Assumption (iii): Person-specific linearity of the mediator M in T: the person-specific effect of T on mediator M is linear. That is, $m (t) = m (0) + t Γ$ .

Likewise, it will be useful to assume that the person-specific effect of M on Y is linear in M. This is a standard, if not unproblematic, assumption in IV models. In this case, the third SUTVA condition (i.c) implies that we can define the person-specific casual effect of the mediator Y as $Δ = y (m) - y (m - 1)$ :

Assumption (iv): Person-specific linearity in m: the person-specific effect of the mediator $m (t)$ on Y is linear. That is, $y (m (t)) = y (m = 0) + m (t) Δ .$

The combination of (ii), (iii), and (iv) implies that the person-specific effect of T on Y is linear in T:

\begin{aligned} y (m (t)) = y (m (0) + t Γ) \\ = y (m = 0) + m (0) Δ + t Γ Δ . \end{aligned}

Thus, defining B as the person-specific effect of T on Y, we can relate the person-specific effects of T on M and of M on Y to the person-specific effect of T on Y by:

y (t) - y (t - 1) = B = Γ Δ .

The population average ITT effect of interest here is $E (B) = β$ . The parameter β is not directly observable, however, because it is the mean of differences in counterfactual outcomes. If we are justified in assuming that persons are assigned ignorably to treatments $T = t$ for $t \in 𝕋$ , as would be true in a randomized experiment, we can estimate β from sample data.

Assumption (v): Ignorable treatment assignment: $T ⊥ Y (t), T ⊥ M (t), t \in 𝕋 .$

Likewise, Assumption (v) enables us to estimate $E (Γ) = γ$ the average causal effect of T on the mediator M (which we refer to as the average compliance) from sample data. Because IV methods rely on the instrument to induce some exogenous variation in the mediator (for at least some individuals), we require γ to be nonzero:

Assumption (vi): Effectiveness of the instrument: $γ \neq 0$ .

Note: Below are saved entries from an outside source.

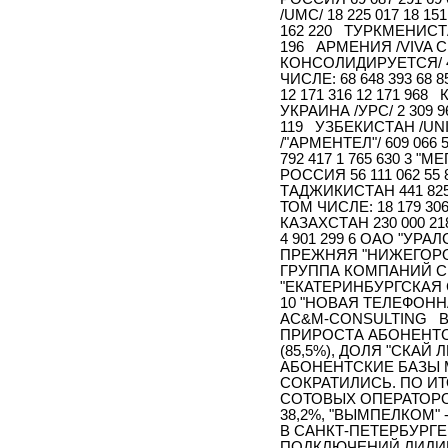
/UMC/ 18 225 017 18 1
162 220 ТУРКМЕНИСТА
196 АРМЕНИЯ /VIVA CE
КОНСОЛИДИРУЕТСЯ/ 4 
ЧИСЛЕ: 68 648 393 68
12 171 316 12 171 968 
УКРАИНА /УРС/ 2 309 
119 УЗБЕКИСТАН /UNIT
/"АРМЕНТЕЛ"/ 609 066
792 417 1 765 630 3 "М
РОССИЯ 56 111 062 55 
ТАДЖИКИСТАН 441 825 
ТОМ ЧИСЛЕ: 18 179 306
КАЗАХСТАН 230 000 21
4 901 299 6 ОАО "УРАЛ
ПРЕЖНЯЯ "НИЖЕГОРОДС
ГРУППА КОМПАНИЙ СМАР
"ЕКАТЕРИНБУРГСКАЯ СО
10 "НОВАЯ ТЕЛЕФОННА
AC&M-CONSULTING В
ПРИРОСТА АБОНЕНТС
(85,5%), ДОЛЯ "СКАЙ
АБОНЕНТСКИЕ БАЗЫ 
СОКРАТИЛИСЬ. ПО И
СОТОВЫХ ОПЕРАТОРО
38,2%, "ВЫМПЕЛКОМ" - 
В САНКТ-ПЕТЕРБУРГЕ
ПОДКЛЮЧЕНИЙ ЛИДИРО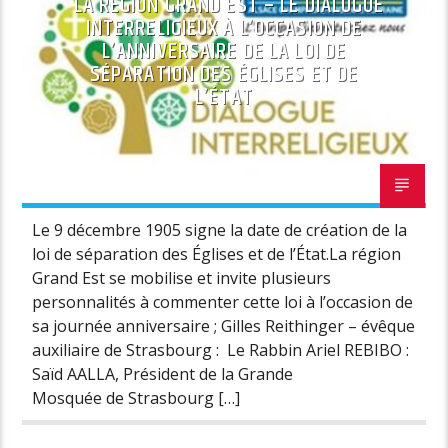
LA RÉGION GRAND EST – LE DIALOGUE
INTERRELIGIEUX À L’OCCASION DE
L’ANNIVERSAIRE DE LA LOI DE
SÉPARATION DES ÉGLISES ET DE
L’ÉTAT
L
6 DÉCEMBRE 2021
Le 9 décembre 1905 signe la date de création de la
loi de séparation des Églises et de l’État.La région
Grand Est se mobilise et invite plusieurs
personnalités à commenter cette loi à l’occasion de
sa journée anniversaire ; Gilles Reithinger – évêque
auxiliaire de Strasbourg : Le Rabbin Ariel REBIBO :
Saïd AALLA, Président de la Grande
Mosquée de Strasbourg […]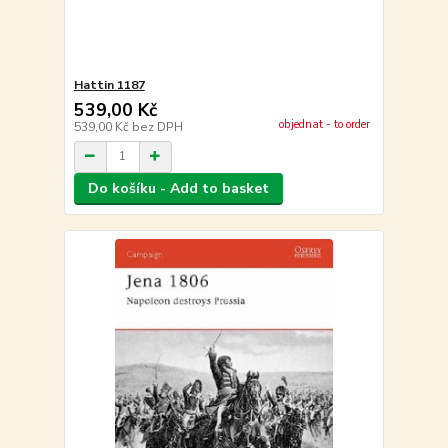
Hattin 1187
539,00 Kč
objednat - to order
539,00 Kč
bez DPH
Do košíku - Add to basket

In the simple case in which we have a single instrument and a single mediator, the target of the IV estimator is the ratio of the ITT effect to the average compliance:

\frac{β}{γ} = \frac{E [Γ Δ]}{E [Γ]} = \frac{γ δ + C o v (Γ, Δ)}{γ} = δ + \frac{C o v (Γ, Δ)}{γ} .

Equation (3) may be regarded as defining a “compliance-weighted average treatment effect” (CWATE) because each person’s treatment effect Δ is weighted by his or her compliance, Γ. This is a rather unsatifying estimand, as we are typically interested in estimating δ, the ATE, rather than a weighted ATE, particularly where the weights are some unobservable and instrument-specific set of Γ’s (Heckman and Robb 1985a, 1986; Heckman, Urzua, and Vytlacil 2006).

There are two different solutions to this problem that yield a well-defined estimand. First, we can simply assume:

Assumption (vii a): No person-specific compliance-effect covariance: $C o v (Γ, Δ) = 0$ ,

in which case equation (3) identifies the population ATE as $δ = β / γ$ . However, this assumption may be implausibly strong in some applications. The assumption says literally that the person-specific impact of M on Y is uncorrelated with that person’s inclination to comply. However, if persons have some knowledge of how well they will respond to M, they may select a level of compliance accordingly. For example, a person who correctly expects Δ to be large will be motivated to seek a higher value of M; if assignment to treatment facilitates access to a higher value of M, such a person will comply more than will a person who correctly expects Δ to be zero.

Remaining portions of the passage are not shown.